**WORK TASK:** Please transcribe the listing that follows exactly; images are to be excluded.

**MATERIAL TO PROCESS:**
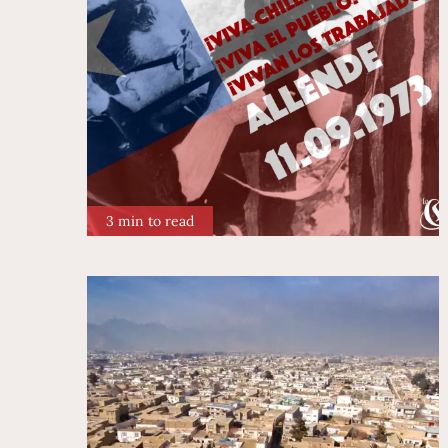
3 min to read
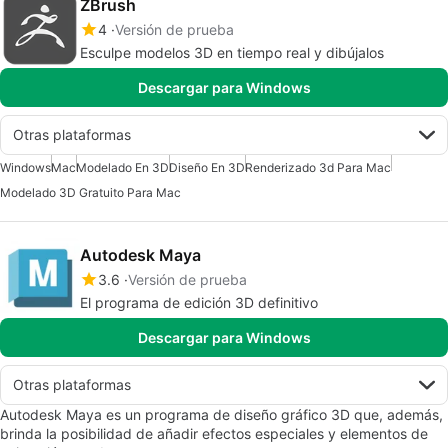
ZBrush
4
Versión de prueba
Esculpe modelos 3D en tiempo real y dibújalos
Descargar para Windows
Otras plataformas
Windows
Mac
Modelado En 3D
Diseño En 3D
Renderizado 3d Para Mac
Modelado 3D Gratuito Para Mac
Autodesk Maya
3.6
Versión de prueba
El programa de edición 3D definitivo
Descargar para Windows
Otras plataformas
Autodesk Maya es un programa de diseño gráfico 3D que, además,
brinda la posibilidad de añadir efectos especiales y elementos de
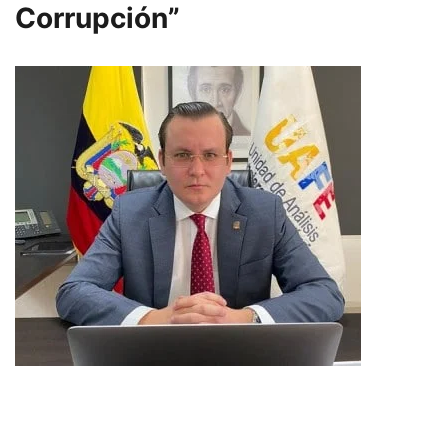
Corrupción”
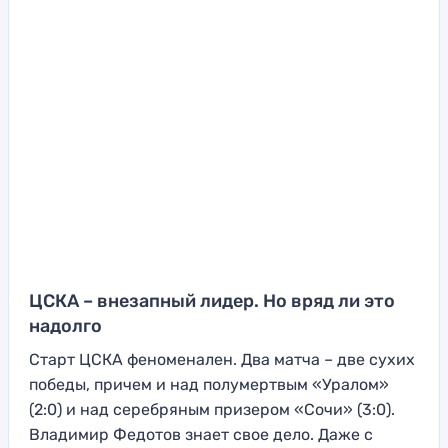
ЦСКА – внезапный лидер. Но вряд ли это
надолго
Старт ЦСКА феноменален. Два матча – две сухих
победы, причем и над полумертвым «Уралом»
(2:0) и над серебряным призером «Сочи» (3:0).
Владимир Федотов знает свое дело. Даже с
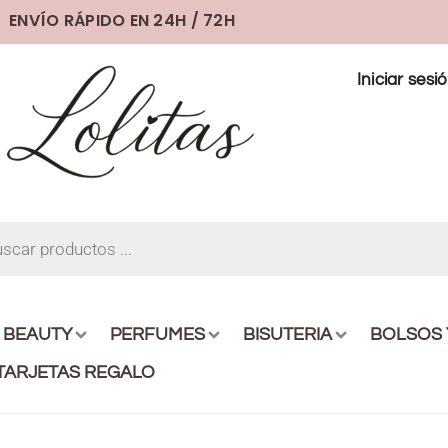
ENVÍO RÁPIDO EN 24H / 72H
Iniciar sesi
BEAUTY
PERFUMES
BISUTERIA
BOLSOS
TARJETAS REGALO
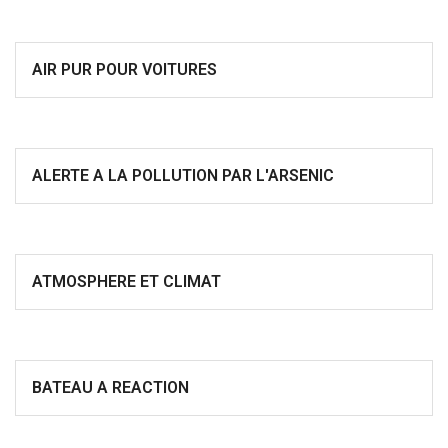
AIR PUR POUR VOITURES
ALERTE A LA POLLUTION PAR L'ARSENIC
ATMOSPHERE ET CLIMAT
BATEAU A REACTION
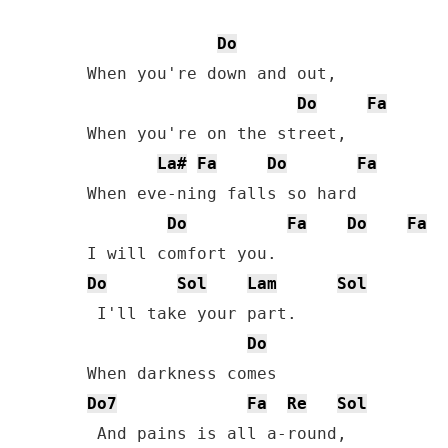
Do
When you're down and out,

Do
Fa
When you're on the street,

La#
Fa
Do
Fa
When eve-ning falls so hard

Do
Fa
Do
Fa
Do
Sol
Lam
Sol
 I'll take your part.

Do
Do7
Fa
Re
Sol
 And pains is all a-round,
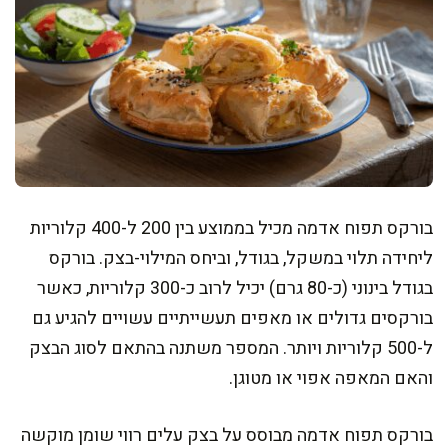
בורקס תפוח אדמה מכיל בממוצע בין 200 ל-400 קלוריות
ליחידה תלוי במשקל, בגודל, וביחס המילוי-בצק. בורקס
בגודל בינוני (כ-80 גרם) יכיל לרוב כ-300 קלוריות, כאשר
בורקסים גדולים או מאפים תעשייתיים עשויים להגיע גם
ל-500 קלוריות ויותר. המספר משתנה בהתאם לסוג הבצק
והאם המאפה אפוי או מטוגן.
בורקס תפוח אדמה מבוסס על בצק עלים רווי שומן מוקשה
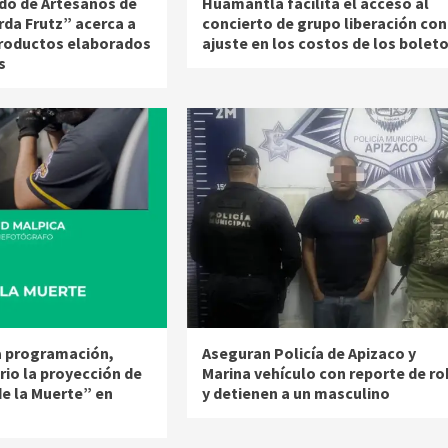
do de Artesanos de
Huamantla facilita el acceso al
rda Frutz” acerca a
concierto de grupo liberación con
productos elaborados
ajuste en los costos de los bolet
s
la programación,
Aseguran Policía de Apizaco y
rio la proyección de
Marina vehículo con reporte de r
de la Muerte” en
y detienen a un masculino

**PROBLEM SOLUTION:**
3 min to read
ZBrush
4
Versión de prueba
Esculpe modelos 3D en tiempo real y dibújalos
Descargar para Windows
Otras plataformas
Windows
Mac
Modelado En 3D
Diseño En 3D
Renderizado 3d Para Mac
Modelado 3D Gratuito Para Mac
Autodesk Maya
3.6
Versión de prueba
El programa de edición 3D definitivo
Descargar para Windows
Otras plataformas
Autodesk Maya es un programa de diseño gráfico 3D que, además,
brinda la posibilidad de añadir efectos especiales y elementos de
Corrupción”
ЦСКА – внезапный лидер. Но вряд ли это
надолго
Старт ЦСКА феноменален. Два матча – две сухих
победы, причем и над полумертвым «Уралом»
(2:0) и над серебряным призером «Сочи» (3:0).
Владимир Федотов знает свое дело. Даже с
ENVÍO RÁPIDO EN 24H / 72H
Iniciar sesi
BEAUTY
PERFUMES
BISUTERIA
BOLSOS
TARJETAS REGALO
AIR PUR POUR VOITURES
ALERTE A LA POLLUTION PAR L'ARSENIC
ATMOSPHERE ET CLIMAT
BATEAU A REACTION
Do
When you're down and out,

Do
Fa
When you're on the street,

La#
Fa
Do
Fa
When eve-ning falls so hard

Do
Fa
Do
Fa
Do
Sol
Lam
Sol
 I'll take your part.

Do
Do7
Fa
Re
Sol
 And pains is all a-round,
בורקס תפוח אדמה מכיל בממוצע בין 200 ל-400 קלוריות
ליחידה תלוי במשקל, בגודל, וביחס המילוי-בצק. בורקס
בגודל בינוני (כ-80 גרם) יכיל לרוב כ-300 קלוריות, כאשר
בורקסים גדולים או מאפים תעשייתיים עשויים להגיע גם
ל-500 קלוריות ויותר. המספר משתנה בהתאם לסוג הבצק
והאם המאפה אפוי או מטוגן.
בורקס תפוח אדמה מבוסס על בצק עלים רווי שומן מוקשה
do de Artesanos de
Huamantla facilita el acceso al
rda Frutz” acerca a
concierto de grupo liberación con
productos elaborados
ajuste en los costos de los bolet
s
la programación,
Aseguran Policía de Apizaco y
rio la proyección de
Marina vehículo con reporte de r
de la Muerte” en
y detienen a un masculino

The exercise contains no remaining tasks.